There is one other possible solution. In IEEE-754, the "actual" value of the exponent for a number is the contents of the exponent field minus a "bias" - 127 in 32-bit floats (with 8-bit exponents). If the bias could be adjusted manually in the FPU - even as a rather expensive operation - it would solve a lot of problems; for an 8-bit exponent, an audio application could set it to 250 (giving a maximum range of +32.0). Likewise, it'd be nice to see a switch that forced the FPU to "autocorrect" +infinity to +MAX_FLOAT. Those two modifications would enable floating-point DSPs to behave a lot more like fixed point DSPs where it matters. (Of course, both of these possibilities might very well be present and correct already in the 320c67 - I'll have to check. )

Gwenhwyfaer, thanks for the explanation. Will have to look into this and get back to you with some further questions if you don't mind.
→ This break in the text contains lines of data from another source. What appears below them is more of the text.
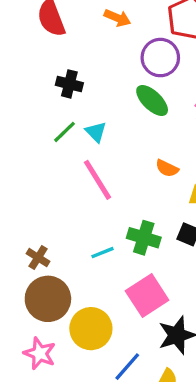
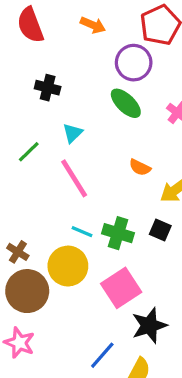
green line: (64, 132) -> (29, 152), moved
cyan triangle: (96, 132) -> (73, 133), turned 30
cyan line: (102, 253) -> (82, 232), moved, turned 45
yellow circle: (91, 329) -> (68, 266), moved

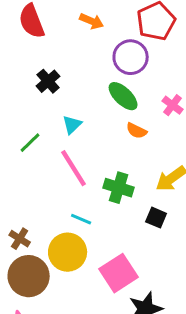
black cross: (48, 88) -> (48, 81), turned 35
orange semicircle: (140, 167) -> (137, 131), moved
green cross: (118, 233) -> (119, 188), moved

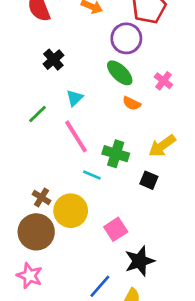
cyan line: (81, 219) -> (92, 175), moved
brown cross: (20, 239) -> (41, 197), moved
pink square: (119, 273) -> (116, 229), size x0.7

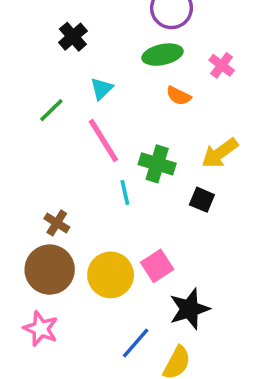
green ellipse: (120, 73) -> (162, 55), turned -56
cyan line: (92, 175) -> (125, 193), turned 54
yellow circle: (71, 211) -> (111, 275), moved

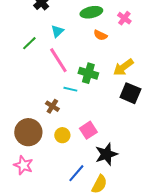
cyan line: (125, 193) -> (70, 89), turned -64
black square: (202, 200) -> (130, 93), moved, size x1.5
brown cross: (57, 223) -> (52, 106), moved
yellow circle: (111, 275) -> (62, 135), size x0.6

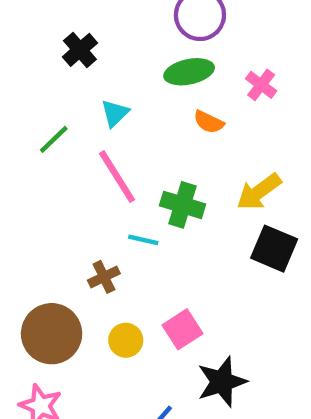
brown cross: (52, 106) -> (104, 277), turned 32

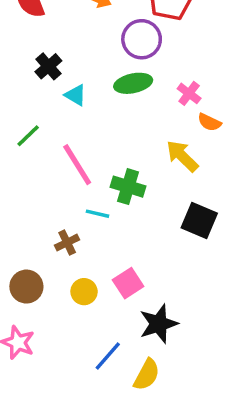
cyan triangle: (115, 113) -> (76, 95), moved, turned -45
orange semicircle: (209, 122) -> (209, 122), moved
yellow arrow: (259, 192) -> (182, 156), moved, turned 81
brown circle: (52, 334) -> (26, 287), size x0.7

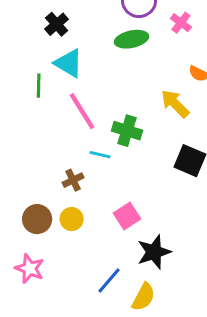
pink cross: (189, 93) -> (181, 23), moved
cyan triangle: (76, 95) -> (69, 63), moved, size x1.5
green line: (28, 136) -> (39, 86), turned -45
yellow circle: (84, 292) -> (72, 219), moved

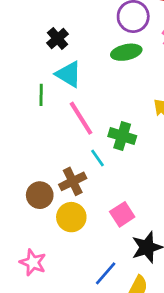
cyan line: (100, 155) -> (97, 158), turned 42
brown cross: (73, 180) -> (73, 181), size x1.4
brown circle: (37, 219) -> (40, 195), moved
yellow circle: (72, 219) -> (71, 217), size x1.4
Many thanks for taking the time to write all that

[falcon]

Options I see for non-oscillating filters are:

1. Harder and/or less effecient to implement in FPU, as gwen mentions.
2. The lack of an amp at the end of the voice structure, to save some CPU.
3. The chosen filter implementations sounds good at high resonance levels on regular waves, but not very musical on arbitrary sounds (samples).

However,

-1- There are no real obstacles for implementing a full oscillating filter in FPU, other than perhaps some extra CPU usage AFAIK. And even if the extra headroom was a problem, you could shift the signal upward before processing and backward after that.

-2- Won't save much CPU and might even be less effecient in some cases.

-3- Would be a marketing choice. I'd prefer to have self oscillation, even it it sounded way ugly on some sources.

Well... it's a bit of a guess

FWIW: I suspect that overflow-to-maxfloor value is a common DSP option, but haven't hard-checked any specs. But the fusion probably already uses this internally. Else the signal would sound VERY distorted (due to round-the-clock overflow) when the clip indicator is up.